I don't know how useful it is here, but I've been working on a 'nanoarrow' R package that provides conversion to and from Arrow C data interface structures from R data frames for the full spectrum of Arrow and R types: https://github.com/apache/arrow-nanoarrow/tree/main/r . I don't know if polars supports input/output of Arrow C data interface, but if it does, nanoarrow could potentially be useful!

@sorhawell
Copy link
Member

Hi Paleolimbot :)
I will take a look a nanoarrow next week.
Polars is using 'arrow2' which a rust implementation of the bindings. What would be a good use case, you think? To read arrow formats directly into data.frame without intermediary polars DataFrame maybe?

@paleolimbot
Copy link
Author

The use-case I imagine may help you (or may not!) would be that you'd get as.data.frame(a_polars_data_frame) and as_polars(some_data_frame) for free! It looks like arrow2 has the C Data interface implemented ( https://pola-rs.github.io/polars/arrow2/ffi/index.html ). My Rust coding is not good but I keep meaning to give it a try! I'll work up a PR to see what I can come up with.

@sorhawell
Copy link
Member

sorhawell commented Dec 19, 2022

I'm very open to try out and expose other conversions from polars/arrow to data.frame. rpolars including the nanoarrow dist seems workable. py-polars also here and there have two different "arrow-transfer"-implementations and it is possible to switch between them.

I just started learning Rust last March, feel free to write rust PR part in any style you like, the ideomatics can be sorted out later.

The current implementation(Robj->polars_series; polars_series->Robj ) is just what I could come up with (relying heavily on extendr and rust-polars), and this impl requires re-allocation.

extendr have enabled to use the altRep-vector, which allows zero-copy immutable views. Another extendr contributor made a proof of concept it. I have not gotten to try implementing any of it.

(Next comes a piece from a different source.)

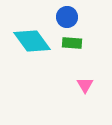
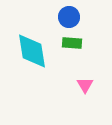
blue circle: moved 2 px right
cyan diamond: moved 10 px down; rotated 27 degrees clockwise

some zero-copy view might bring a smoother user experience such that rpolars-'DataFrame' could be become a subclass of R "data.frame", just like "data.table" is a subclass thereof.

@paleolimbot
Copy link
Author

Cool cool!

I suppose you could use 'nanoarrow' the C library, although 'nanoarrow' the R package is what I had in mind.

I think the path would be something like:

At this point, you'd need to figure out how to get the ArrowArray pointer address into R. I'd have to do some reading up on Rust's ffi interface to learn how to do that (or maybe you know already). Then you can use:

# remotes::install_github("apache/arrow-nanoarrow/r")
array <- nanoarrow::nanoarrow_allocate_array()
nanoarrow::nanoarrow_pointer_move("the address of the Polars exported arrow array", array)
as.vector(array)
# or
arrow::as_arrow_array(array) # (which would be zero copy!)

The as.vector() implementation for nanoarrow's array can do zero-copy ALTREP but it's not implemented everywhere. Currently it's only implemented for character vectors since those are expensive to convert to R land.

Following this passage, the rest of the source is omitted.